THL-2590/HUM-2900: Heresy and Orthodoxy

Heresy and Orthodoxy: The History and Theology of Christian Religious Distinctions

 In the wake of Dan Brown’s The DaVinci Code, one might have questions about the Christian tradition’s decisions about what to keep in and what to keep out.  Following hot on the heels of Dan Brown, the “new atheists” (Sam Harris, Richard Dawkins, Christopher Hitchens, et al) have argued that belief in God is inherently persecutorial and violent, and many of them readily point to the burning of heretics as proof of their case.  Granting of course that the burning of persons in the name of Christian faith is morally problematic, this seems to leave us with three possibilities. Either (a) Religious belief is inherently persecutorial and violent, and therefore should be abandoned, (the ‘new atheist’ option) or (b) orthodox Christianity in particular is problematic in its insistence on distinguishing orthodox faith from heterodox (DaVinci Code here, but also see Elaine Pagels, Karen King, et al); or finally (c) that Christian faith rightfully discerns true from false worship – orthodoxy from heresy – and thus these categories are not inherently problematic but prone to abuse. 

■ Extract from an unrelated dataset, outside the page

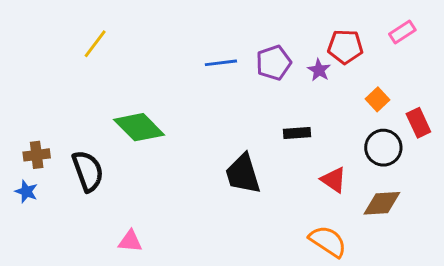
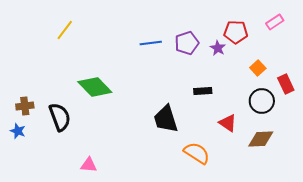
orange semicircle: (328, 241) -> (197, 153), moved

 This course will examine the Christian tradition historically and theologicially, focusing primarily upon the Western Catholic Church’s efforts to distinguish right belief (“orthodoxy”) from error, or heresy, with these three options in mind.  What is the source of this distinction? How does it play out, change, and become transformed in the history of its usage?  For some, it may seem that this notion seems hopelessly authoritarian and divisive. In an era plagued by religious violence, the line between religious condemnation and sanctioned violence may appear impossible to maintain.  For others, however, orthodoxy may present itself as a rock of stability in the midst of the flood. Does any notion of orthodoxy make theological sense in a postmodern world?  Or have we moved beyond orthodoxy and heresy? If so, what next?